Biochemical analyses

Digesta, faeces and food samples were thawed at 4 °C, homogenised, freeze-dried and then milled (1 mm screen) for measurement of dry matter, starch and chromium. Moisture content was calculated as the loss in mass of digesta after freeze-drying. Chromium content of digesta was determined by atomic absorption spectroscopy (Pearton & Mallett, Reference Pearton and Mallett1972). In brief, samples were accurately weighed into an acid-washed beaker and ashed in a muffle furnace at 250 °C for 1 h, followed by 4 h at 450 °C. Residues were cooled overnight before adding 2·4 ml of conc. HNO3 and heating to about 120 °C. Then 300 mg of potassium chlorate was added to each sample and heated until the volume had been reduced to approximately 1·6 ml. Residues were allowed to cool, diluted appropriately and analysed using an atomic absorption spectrophotometer (Varian Spectra Model AA 400, Varian, Inc.). A reducing nitrous oxide–acetylene flame in a matrix of 4 % HNO3 (v/v) was used to eliminate possible interferences with Cr detection.

Total starch was analysed as free glucose after α-amylase/amyloglucosidase digestion using a commercial procedure (Total Starch Assay Kit, Megazyme Ltd, Melbourne, Australia) that was based on the method of McCleary et al. (Reference McCleary, Solah and Gibson1994).

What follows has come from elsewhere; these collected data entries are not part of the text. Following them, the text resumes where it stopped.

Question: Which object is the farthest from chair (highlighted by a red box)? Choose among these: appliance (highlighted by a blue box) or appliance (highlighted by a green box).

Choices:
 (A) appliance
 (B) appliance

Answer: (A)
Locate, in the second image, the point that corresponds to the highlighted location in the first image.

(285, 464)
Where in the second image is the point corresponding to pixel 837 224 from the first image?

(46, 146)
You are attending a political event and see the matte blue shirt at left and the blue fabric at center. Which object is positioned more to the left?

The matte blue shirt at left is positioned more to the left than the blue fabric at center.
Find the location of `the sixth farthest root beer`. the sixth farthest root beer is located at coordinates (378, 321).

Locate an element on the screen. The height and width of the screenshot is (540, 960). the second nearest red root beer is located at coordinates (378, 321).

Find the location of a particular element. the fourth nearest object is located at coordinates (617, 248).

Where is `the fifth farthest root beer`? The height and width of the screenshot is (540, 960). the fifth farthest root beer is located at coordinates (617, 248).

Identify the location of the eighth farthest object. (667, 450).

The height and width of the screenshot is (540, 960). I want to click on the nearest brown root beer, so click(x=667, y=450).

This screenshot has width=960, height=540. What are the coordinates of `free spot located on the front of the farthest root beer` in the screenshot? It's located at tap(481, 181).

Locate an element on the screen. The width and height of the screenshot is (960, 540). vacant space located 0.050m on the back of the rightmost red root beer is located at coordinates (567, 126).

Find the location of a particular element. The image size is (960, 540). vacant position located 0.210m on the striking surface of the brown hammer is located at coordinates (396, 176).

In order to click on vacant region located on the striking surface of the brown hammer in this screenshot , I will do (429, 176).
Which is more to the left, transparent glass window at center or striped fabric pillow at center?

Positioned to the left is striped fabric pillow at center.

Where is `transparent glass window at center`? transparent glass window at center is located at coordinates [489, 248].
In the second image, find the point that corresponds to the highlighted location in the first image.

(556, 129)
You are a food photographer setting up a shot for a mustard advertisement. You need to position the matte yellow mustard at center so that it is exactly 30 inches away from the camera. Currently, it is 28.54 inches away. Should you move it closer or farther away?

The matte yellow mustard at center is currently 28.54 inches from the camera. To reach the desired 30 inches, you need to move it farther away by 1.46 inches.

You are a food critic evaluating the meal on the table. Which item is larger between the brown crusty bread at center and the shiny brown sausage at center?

For SCFA analysis, aliquots of thawed large bowel contents and faeces (approximately 2 g) were mixed with 3 volumes of internal standard (3·52 mmol/l oenanthic acid) and the pH of the suspension determined using an appropriate glass electrode. The suspension was then centrifuged for 15 min at 3000g and 4 °C and an aliquot of the supernatant distilled at low temperature (Vreman et al. Reference Vreman, Dowling, Raubach and Weiner1978). Approximately 10 μl distillate was assayed for individual SCFA by gas chromatography using a Hewlett-Packard gas chromatograph (Model HP5710) equipped with a Zebron ZB FFAP glass capillary column (0·53 mm i.d. × 30 m; Phenomenex, Pennant Hills, NSW, Australia). Individual SCFA were quantified using flame-ionisation.

Histomorphometry

The lumen of intestinal segments were flushed free of residual digesta using phosphate-buffered saline (4 °C, pH 7·4) and cut longitudinally along the wall adjacent to where the mesenteric border was attached. Ileal and colonic segments (about 1 cm) were excised immediately and fixed in neutral buffered formalin for 24 h and then placed in 70 % ethanol (v/v) to await histological assessment. Tissue slices (approximately 1–2 mm) were cut and encased in tissue cassettes before being prepared using an automated process that involved dehydrating in ethanol, clearing with histolene, and then permeating and embedding with paraffin. Sections were cut and stained with haematoxylin and counterstained with eosin yellow. Dimensions of intestinal anatomical components were measured using light microscopy combined with computer-aided image analysis (Video Pro, Leading Edge, Bedford Park, South Australia).

Bacteriology

Aliquots (10 g) of freshly collected digesta from the proximal colon and faeces were serially diluted (10-fold dilutions), and 0·1 ml of each of the suspensions plated onto the following semiselective agar plates: Columbia blood medium, chromogenic E. coli/coliform medium and Rogosa medium (all from Oxoid, West Heidelberg, Victoria), and bifidus blood medium (Reuter, Reference Reuter1985), as modified by Pachenari et al. (Reference Pachenari, Conway and Playne2002) to enumerate total anaerobes, total aerobes, E. coli and coliforms, lactobacilli, and bifidobacteria, respectively. Plates were then incubated aerobically, or anaerobically using the Anaerocult A mini procedure (Merck Pty Ltd, Kilsyth, VIC, Australia), at 37°C for 1 to 6 d, depending on the assay. Relevant bacterial colonies on culture dilution plates were counted visually and the number of organisms calculated as colony forming units (CFU) per gram of wet digesta or faeces.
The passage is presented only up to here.